▶ _Exercise_
Where the material below has a line containing "der Ritter kimmt", start repeating exactly, and keep going through the line containing "Bayerischer Wald – da dahoam bin i", with no other lines.

▶ _Material supplied_
((

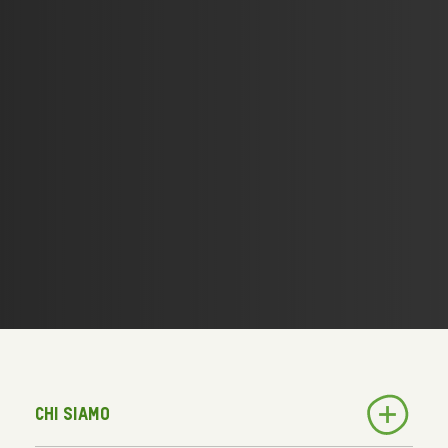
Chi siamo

))
((

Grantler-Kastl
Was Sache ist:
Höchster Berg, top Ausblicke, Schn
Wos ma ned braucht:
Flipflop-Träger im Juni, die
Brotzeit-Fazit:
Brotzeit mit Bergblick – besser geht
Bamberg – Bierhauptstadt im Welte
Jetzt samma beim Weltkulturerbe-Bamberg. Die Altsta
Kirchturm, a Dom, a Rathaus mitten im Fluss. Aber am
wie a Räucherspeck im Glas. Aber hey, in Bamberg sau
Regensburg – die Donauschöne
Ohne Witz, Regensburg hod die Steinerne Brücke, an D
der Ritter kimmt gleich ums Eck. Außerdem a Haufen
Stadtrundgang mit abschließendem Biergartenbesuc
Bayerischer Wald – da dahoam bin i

))

▶ _Answer section_
der Ritter kimmt gleich ums Eck. Außerdem a Haufen
Stadtrundgang mit abschließendem Biergartenbesuc
Bayerischer Wald – da dahoam bin i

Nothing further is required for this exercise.